Continue to Site

Eng-Tips is the largest engineering community on the Internet

Intelligent Work Forums for Engineering Professionals

  • Congratulations GregLocock on being selected by the Eng-Tips community for having the most helpful posts in the forums last week. Way to Go!

Elevated Nickel and Vanadium concentrations post-treatment?

Status
Not open for further replies.

cfj104

Civil/Environmental
Apr 18, 2005
50
Okay,I have a site where we are taking the soil off site for thermal treatment. The problem is that the post treatment sample concentrations of nickel and vanadium have increased significantly and we can not figure out what the cause of the increas may be.

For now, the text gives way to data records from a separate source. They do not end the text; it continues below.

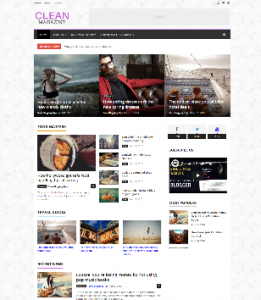 Where is `bar`? The width and height of the screenshot is (261, 300). bar is located at coordinates (156, 35). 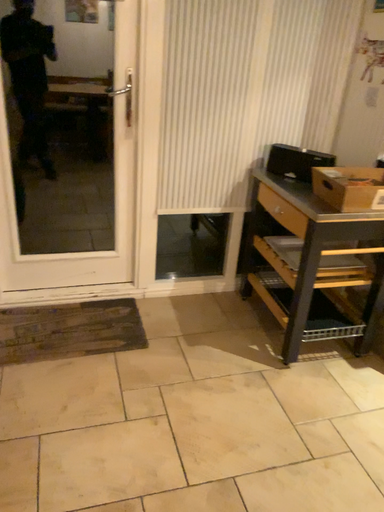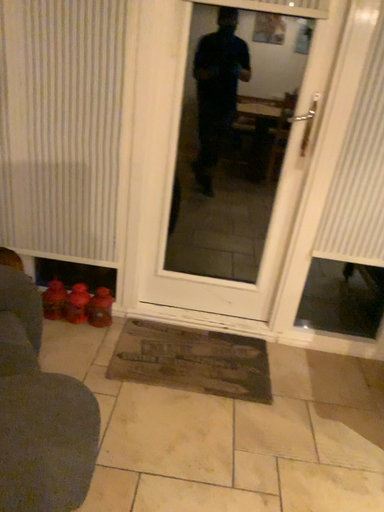 Question: Which way did the camera rotate in the video?

Choices:
 (A) rotated left
 (B) rotated right

Answer: (A) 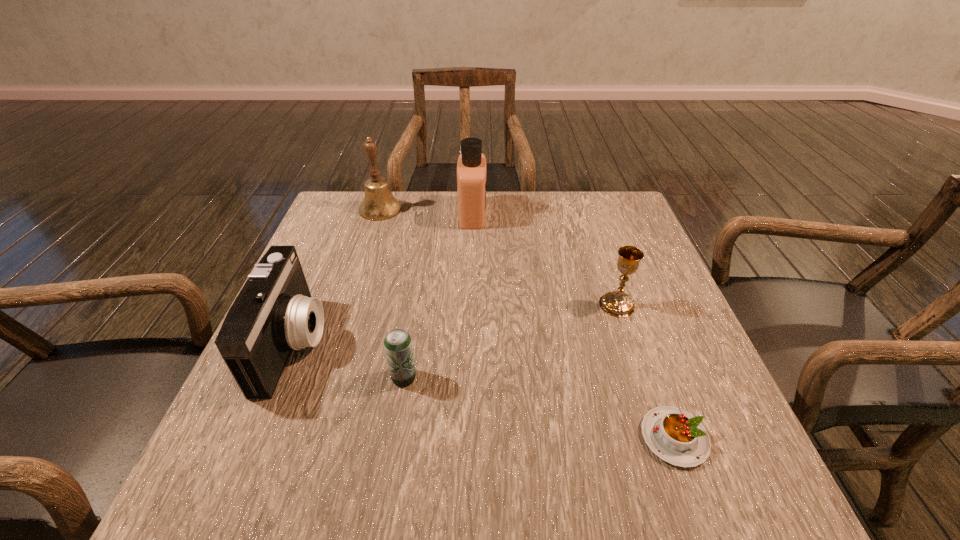 Locate which object ranks in proximity to the third object from right to left. Please provide its 2D coordinates. Your answer should be formatted as a tuple, i.e. [(x, y)], where the tuple contains the x and y coordinates of a point satisfying the conditions above.

[(379, 204)]

Locate an element on the screen. Image resolution: width=960 pixels, height=540 pixels. free space that satisfies the following two spatial constraints: 1. on the lens of the fourth object from right to left; 2. on the left side of the camcorder is located at coordinates (280, 377).

Find the location of a particular element. This screenshot has height=540, width=960. free space that satisfies the following two spatial constraints: 1. on the lens of the beer can; 2. on the left side of the camcorder is located at coordinates (280, 377).

This screenshot has width=960, height=540. Identify the location of vacant position in the image that satisfies the following two spatial constraints: 1. on the lens of the camcorder; 2. on the back side of the beer can. (280, 377).

The image size is (960, 540). In order to click on vacant region that satisfies the following two spatial constraints: 1. on the front label of the perfume; 2. on the back side of the chalice in this screenshot , I will do `click(470, 305)`.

Has anyone seen this before or have any suggestions for what may be causing the increased concentrations? The samples are from an MGP site.

Thanks.
 
Replies continue below

Recommended for you

cfj104, have you resolved this issue?
Most likely, some hot spots were missed during soil sampling.
Did someone experienced do the Phase I (site history & survey) and Phase 2 (soil sampling)?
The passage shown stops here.